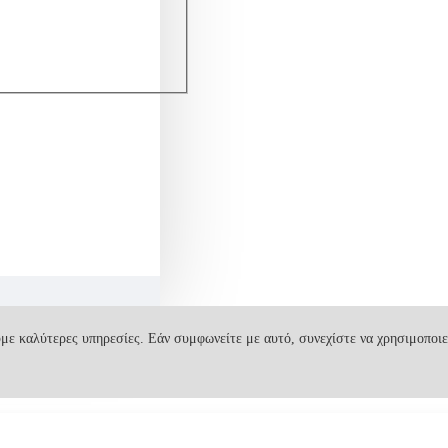
με καλύτερες υπηρεσίες. Εάν συμφωνείτε με αυτό, συνεχίστε να χρησιμοποιε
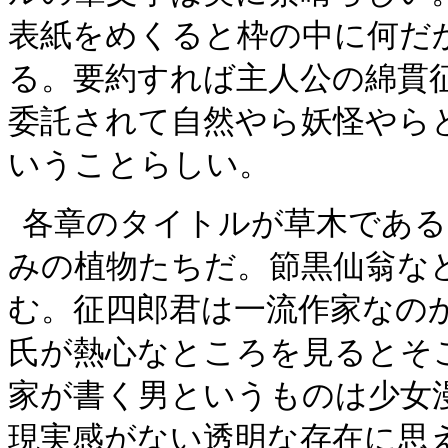
表紙をめくると枠の中に何だ
る。要約すれば主人公の綿貫
委託されて自然やら妖怪やら
いうことらしい。
各章のタイトルが草木である
みの植物たちだ。節黒仙翁な
む。征四郎君は一流作家なの
氏が熱心なところを見るとそ
家が書く男というものは少女
現実感がない透明な存在に思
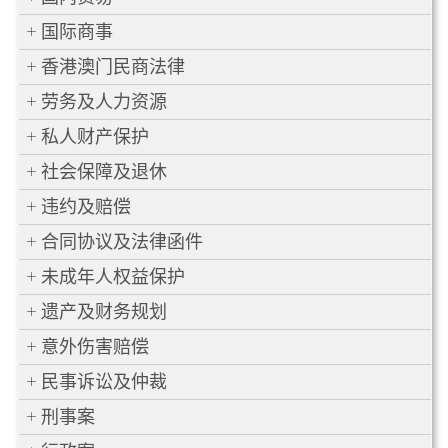
国际商事
香港澳门民商法律
劳务及人力资源
私人财产保护
社会保障及退休
违约及赔偿
合同协议及法律函件
未成年人权益保护
遗产及财务规划
意外伤害赔偿
民事诉讼及仲裁
刑事案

[ASSIGNMENT]:
All that is wanted is the lines from the one holding "表紙をめくると枠の中に何だ" through the end of the material, duplicated exactly, with no pictures.

[ANSWER TO THIS TASK]:
表紙をめくると枠の中に何だ
る。要約すれば主人公の綿貫
委託されて自然やら妖怪やら
いうことらしい。
各章のタイトルが草木である
みの植物たちだ。節黒仙翁な
む。征四郎君は一流作家なの
氏が熱心なところを見るとそ
家が書く男というものは少女
現実感がない透明な存在に思
国际商事
香港澳门民商法律
劳务及人力资源
私人财产保护
社会保障及退休
违约及赔偿
合同协议及法律函件
未成年人权益保护
遗产及财务规划
意外伤害赔偿
民事诉讼及仲裁
刑事案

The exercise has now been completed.